By Anne Sawan
I took down my wedding china this morning. I pulled a stool over to the cabinet where it is hidden safely away on the top shelf, climbed up and carefully took it all down: the smooth, ivory plates with the ruby borders, the dusty, cut-crystal wine glasses and the tarnished silver forks, spoons and knives. I took them down and stacked them all by the kitchen sink and after I finish writing this I am going to wash them off, polish them up and get them ready to be used tonight. Why tonight? Because it’s Monday. Because it’s Monday and we are having lasagna and salad for dinner. Because it’s Monday and my kids will get a kick out of having their milk poured into fancy wine glasses. Because it’s Monday and after dinner my kids will pull out their notebooks and calculators and start their homework. Because it’s Monday and for the twenty-three years I have been married I have only ever used my wedding china twice. Twice.
I remember the first time I ever used it. It was our first wedding anniversary and I made my new husband a “Chinese” dinner using some sort of pre-bottled sauce that I poured over a few pieces of pieces of chicken and a frozen vegetable mixture. As the gummy concoction sat and simmered on the stove, I proudly set our tiny, second hand kitchen table, taking out two settings of the china, filling the sparkling glasses with red wine and neatly placing the silverware by each plate; and then we celebrated. We celebrated with cheap wine and gluey chicken over sticky Minute rice in a tight, four room, drafty apartment we had rented above a noisy dance studio, across the street from a busy twenty-four hour gas station, and it was grand.

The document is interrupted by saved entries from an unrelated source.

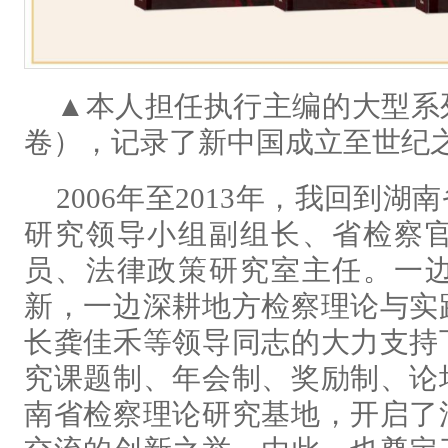
▲本人担任执行主编的大型系
卷），记录了新中国成立至世纪
2006年至2013年，我回到
研究领导小组副组长、省检察
员、法律政策研究室主任。一
新，一边深耕地方检察理论与实
长龚佳禾等领导同志的大力支持
究课题制、年会制、奖励制、论
南省检察理论研究基地，开启了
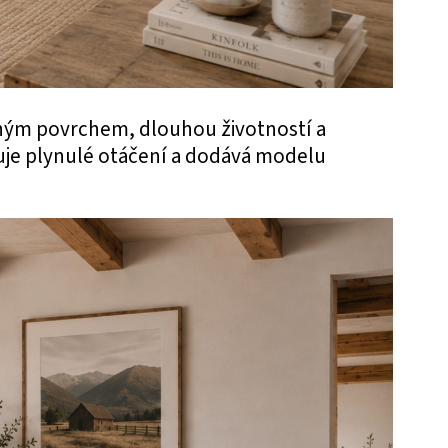
emným povrchem, dlouhou životností a
je plynulé otáčení a dodává modelu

We’ll do this every year I thought. But we didn’t, we forgot. We forgot how wonderful it was and went out to eat on following anniversaries because for some reason we thought we should. Because eating in a fancy restaurant seemed better, more grown up, and so our wedding china sat, unused, packed away, waiting for a more deserving occasion.
The second time I used my china was years later, when I hosted Thanksgiving in my now bigger, not so drafty home. I was nervous that day, nervous about the turkey being too dry, the stuffing being too bland and my precious china being chipped or broken. So, when the kids all gathered around for the feast with their wide eyes and sticky fingers, I smiled politely and quickly handed each one a paper plate, hoping to avoid dropped dishes and shattered glasses; and after dinner, when everyone had finally left, I washed, dried and carefully inspected each piece of fine china before placing it all back up on the shelf; relieved my precious dishes had somehow made it through the celebration unscathed.

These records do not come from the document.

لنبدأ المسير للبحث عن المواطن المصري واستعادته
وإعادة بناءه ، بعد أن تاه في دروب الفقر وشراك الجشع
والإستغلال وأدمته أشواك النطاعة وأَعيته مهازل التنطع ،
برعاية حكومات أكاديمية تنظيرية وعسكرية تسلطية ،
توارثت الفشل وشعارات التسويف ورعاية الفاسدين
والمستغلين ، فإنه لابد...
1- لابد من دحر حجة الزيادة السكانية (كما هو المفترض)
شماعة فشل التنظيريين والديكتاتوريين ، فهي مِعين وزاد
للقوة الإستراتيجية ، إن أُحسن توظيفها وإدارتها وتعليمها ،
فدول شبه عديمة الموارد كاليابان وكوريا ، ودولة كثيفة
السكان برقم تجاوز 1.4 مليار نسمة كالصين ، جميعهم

Then, this past week my parents who have been married for fifty-four years finally decided it was time to move out of their home. The home they have lived in for forty-five years. The home where they raised their large brood of children, keeping them safe and warm and sending them off one by one to find their way in the world. It is a house that is now too big for only two people, it needs a lot of work, upkeep… it is just time. So, as we sat around the other day, drinking coffee and discussing the impending move, what they will take with them, and what they will have to leave behind, my mother mentioned her wedding china. “I need to take my wedding china. You know… we never even used it.”
“Never?” I said in disbelief (as if using mine two times in twenty three year was so much better than never.) “Why you should be eating off fine china every night! You’ve earned it! Forget getting new plates, use your china!”

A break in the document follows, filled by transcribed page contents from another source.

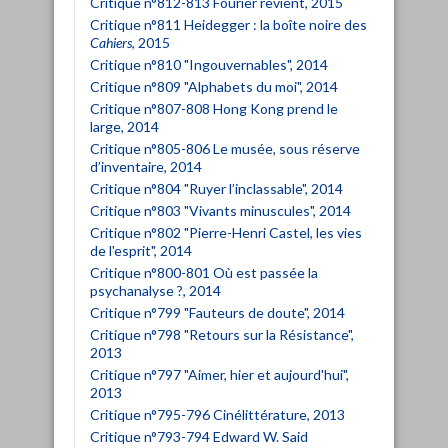
Critique n°812-813 Fourier revient, 2015
Critique n°811 Heidegger : la boîte noire des
Cahiers
, 2015
Critique n°810 "Ingouvernables", 2014
Critique n°809 "Alphabets du moi", 2014
Critique n°807-808 Hong Kong prend le
large, 2014
Critique n°805-806 Le musée, sous réserve
d’inventaire, 2014
Critique n°804 "Ruyer l’inclassable", 2014
Critique n°803 "Vivants minuscules", 2014
Critique n°802 "Pierre-Henri Castel, les vies
de l'esprit", 2014
Critique n°800-801 Où est passée la
psychanalyse ?, 2014
Critique n°799 "Fauteurs de doute", 2014
Critique n°798 "Retours sur la Résistance",
2013
Critique n°797 "Aimer, hier et aujourd'hui",
2013
Critique n°795-796 Cinélittérature, 2013
Critique n°793-794 Edward W. Said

My brother chuckled. “I’ve never used mine either,” he said, the pain of his still recent divorce barely hidden beneath his deep laugh. We paused momentarily and then laughed together as he described the therapeutic relief he might feel if he were to perhaps make a nice, gourmet meal, use his wedding china and then throw it piece by piece onto the floor, smashing those plates into tiny shards, then sweeping them all up and up and throwing them all away.
And so, as we sat there as a family, reflecting on the things that have been, and the things that are still to come, I thought, about my wedding china, tucked away, and I thought, what am I waiting for? Some ultra special occasion? Some momentous event deemed finally special enough for a certain plate or a particular glass? How silly. The special moments are right in front of me everyday; eating cereal in front of the television on a lazy Saturday morning, sharing a bowl of mac and cheese in the afternoon after school, sitting on the front porch together and savoring a cold glass of beer after the lawn has been mowed. Aren’t all of life moments special enough to be served on china? Perhaps, I thought I had misunderstood the function of these dishes. Fine china shouldn’t be locked away, protected from the bumps and bruises of life, it should be used everyday, to celebrate the life that has been made together, for better or for worse, and if it gets broken or chipped, then so be it. So be it.
So, that’s why I am using my wedding china tonight. Because it’s Monday, because we are having lasagna, because my sticky fingered kids are special enough, and because the truth is, no one gets through this life without a few cracks.
Anne Sawan is a mother to five wonderful and aggravating children. She also is a psychologist and an author, having articles published in Adoptive Families Magazine, Adoption Today and several children’s books published by MeeGenuis.